[[ RECORD EXTRACTS, beginning ]]

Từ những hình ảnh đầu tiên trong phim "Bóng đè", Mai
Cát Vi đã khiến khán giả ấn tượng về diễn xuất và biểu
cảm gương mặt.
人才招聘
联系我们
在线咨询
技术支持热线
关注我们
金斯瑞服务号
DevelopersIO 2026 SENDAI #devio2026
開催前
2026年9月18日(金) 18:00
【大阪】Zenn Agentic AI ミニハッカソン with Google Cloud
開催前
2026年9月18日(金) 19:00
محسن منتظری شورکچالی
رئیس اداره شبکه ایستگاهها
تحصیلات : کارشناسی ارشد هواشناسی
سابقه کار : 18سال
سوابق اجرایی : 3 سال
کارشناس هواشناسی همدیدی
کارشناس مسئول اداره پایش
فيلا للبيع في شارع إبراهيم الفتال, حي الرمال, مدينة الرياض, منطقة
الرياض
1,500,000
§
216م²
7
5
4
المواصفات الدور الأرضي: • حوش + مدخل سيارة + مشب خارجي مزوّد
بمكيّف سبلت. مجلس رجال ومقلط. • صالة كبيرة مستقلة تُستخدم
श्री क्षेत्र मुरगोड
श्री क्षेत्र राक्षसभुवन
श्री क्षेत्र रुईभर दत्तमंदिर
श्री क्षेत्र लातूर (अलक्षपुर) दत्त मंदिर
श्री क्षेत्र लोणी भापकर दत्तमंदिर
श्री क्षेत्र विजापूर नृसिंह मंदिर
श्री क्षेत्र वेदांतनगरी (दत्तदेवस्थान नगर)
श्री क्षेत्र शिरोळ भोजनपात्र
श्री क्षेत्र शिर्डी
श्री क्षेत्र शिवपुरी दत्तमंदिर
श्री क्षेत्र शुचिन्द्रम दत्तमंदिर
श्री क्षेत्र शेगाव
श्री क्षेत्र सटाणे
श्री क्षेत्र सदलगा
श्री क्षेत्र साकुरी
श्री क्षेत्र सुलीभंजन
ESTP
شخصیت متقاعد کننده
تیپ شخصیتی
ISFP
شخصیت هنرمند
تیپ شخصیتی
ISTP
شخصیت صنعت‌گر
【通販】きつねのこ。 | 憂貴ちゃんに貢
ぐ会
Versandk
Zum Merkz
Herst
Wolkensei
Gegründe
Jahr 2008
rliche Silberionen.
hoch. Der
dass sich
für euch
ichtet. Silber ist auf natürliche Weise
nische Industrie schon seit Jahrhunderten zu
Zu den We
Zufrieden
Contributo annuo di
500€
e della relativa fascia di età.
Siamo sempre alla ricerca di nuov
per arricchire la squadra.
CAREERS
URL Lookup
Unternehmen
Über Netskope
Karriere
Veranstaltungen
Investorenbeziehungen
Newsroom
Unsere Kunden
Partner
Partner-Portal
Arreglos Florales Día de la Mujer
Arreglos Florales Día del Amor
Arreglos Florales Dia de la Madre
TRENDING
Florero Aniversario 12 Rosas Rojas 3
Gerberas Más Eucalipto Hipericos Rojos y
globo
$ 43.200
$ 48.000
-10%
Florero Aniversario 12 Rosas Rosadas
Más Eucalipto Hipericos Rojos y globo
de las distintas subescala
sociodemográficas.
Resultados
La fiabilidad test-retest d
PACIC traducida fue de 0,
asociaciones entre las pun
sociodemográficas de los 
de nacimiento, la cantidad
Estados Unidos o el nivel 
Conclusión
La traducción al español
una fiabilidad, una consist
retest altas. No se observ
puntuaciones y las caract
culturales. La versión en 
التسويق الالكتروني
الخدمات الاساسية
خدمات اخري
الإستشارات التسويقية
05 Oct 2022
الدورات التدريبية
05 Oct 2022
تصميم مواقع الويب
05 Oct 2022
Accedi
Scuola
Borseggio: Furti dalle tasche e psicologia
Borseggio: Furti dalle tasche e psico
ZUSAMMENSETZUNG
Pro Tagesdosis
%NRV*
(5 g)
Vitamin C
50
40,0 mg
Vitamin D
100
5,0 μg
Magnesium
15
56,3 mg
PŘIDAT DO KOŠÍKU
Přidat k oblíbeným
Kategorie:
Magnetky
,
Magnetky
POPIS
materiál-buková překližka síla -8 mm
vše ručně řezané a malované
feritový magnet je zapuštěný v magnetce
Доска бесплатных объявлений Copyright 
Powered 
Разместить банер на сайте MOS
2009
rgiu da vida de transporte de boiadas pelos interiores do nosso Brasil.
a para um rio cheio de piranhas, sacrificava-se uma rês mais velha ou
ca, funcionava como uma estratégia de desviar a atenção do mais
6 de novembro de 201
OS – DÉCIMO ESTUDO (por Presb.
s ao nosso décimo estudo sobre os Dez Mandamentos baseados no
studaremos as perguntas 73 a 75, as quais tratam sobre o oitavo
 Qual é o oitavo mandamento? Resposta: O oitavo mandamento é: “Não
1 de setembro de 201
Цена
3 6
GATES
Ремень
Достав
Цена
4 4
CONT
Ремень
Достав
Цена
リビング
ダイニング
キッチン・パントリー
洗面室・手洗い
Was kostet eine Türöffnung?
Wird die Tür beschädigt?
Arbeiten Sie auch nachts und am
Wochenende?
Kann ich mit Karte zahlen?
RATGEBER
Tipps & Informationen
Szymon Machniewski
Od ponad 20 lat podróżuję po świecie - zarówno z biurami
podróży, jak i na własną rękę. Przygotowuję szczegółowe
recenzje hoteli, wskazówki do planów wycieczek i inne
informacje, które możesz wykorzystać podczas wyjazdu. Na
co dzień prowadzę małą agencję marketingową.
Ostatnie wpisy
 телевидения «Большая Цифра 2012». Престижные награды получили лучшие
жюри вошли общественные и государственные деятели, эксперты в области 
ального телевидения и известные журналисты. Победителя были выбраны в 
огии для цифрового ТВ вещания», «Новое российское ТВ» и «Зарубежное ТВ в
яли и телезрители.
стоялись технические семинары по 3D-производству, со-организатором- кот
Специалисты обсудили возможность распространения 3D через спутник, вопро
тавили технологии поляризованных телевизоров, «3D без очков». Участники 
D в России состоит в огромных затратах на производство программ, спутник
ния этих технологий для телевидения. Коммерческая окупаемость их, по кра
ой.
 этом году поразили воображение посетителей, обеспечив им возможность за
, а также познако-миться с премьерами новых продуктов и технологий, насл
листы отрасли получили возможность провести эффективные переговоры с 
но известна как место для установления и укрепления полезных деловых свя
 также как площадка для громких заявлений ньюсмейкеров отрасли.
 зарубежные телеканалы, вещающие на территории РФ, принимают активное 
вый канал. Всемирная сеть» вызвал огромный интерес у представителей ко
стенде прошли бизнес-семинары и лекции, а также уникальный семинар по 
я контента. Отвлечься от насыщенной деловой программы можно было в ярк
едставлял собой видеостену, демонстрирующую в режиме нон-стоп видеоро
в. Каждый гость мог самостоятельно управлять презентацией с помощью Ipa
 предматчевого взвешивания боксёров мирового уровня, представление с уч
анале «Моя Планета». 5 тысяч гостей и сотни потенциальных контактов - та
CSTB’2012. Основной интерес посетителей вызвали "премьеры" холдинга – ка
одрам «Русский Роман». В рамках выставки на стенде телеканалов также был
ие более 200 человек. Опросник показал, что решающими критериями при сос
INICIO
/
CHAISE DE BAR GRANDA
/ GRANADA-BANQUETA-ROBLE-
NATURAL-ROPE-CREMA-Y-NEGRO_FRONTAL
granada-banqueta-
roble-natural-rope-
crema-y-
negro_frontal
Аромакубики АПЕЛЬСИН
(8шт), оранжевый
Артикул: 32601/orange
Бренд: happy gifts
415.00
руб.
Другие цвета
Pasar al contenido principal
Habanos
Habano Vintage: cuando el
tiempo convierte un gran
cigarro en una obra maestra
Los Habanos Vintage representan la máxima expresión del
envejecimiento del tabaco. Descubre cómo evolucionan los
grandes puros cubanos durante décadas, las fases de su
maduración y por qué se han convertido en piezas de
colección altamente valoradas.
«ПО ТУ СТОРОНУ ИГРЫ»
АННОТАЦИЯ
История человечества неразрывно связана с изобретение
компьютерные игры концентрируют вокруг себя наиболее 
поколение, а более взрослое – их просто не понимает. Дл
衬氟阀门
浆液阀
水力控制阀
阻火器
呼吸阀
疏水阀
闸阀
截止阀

[[ RECORD EXTRACTS, end ]]

WHAT IS BEING ASKED: Only a number is asked for here: the count of lines in the records that hold "Florero".

TASK RESPONSE: 2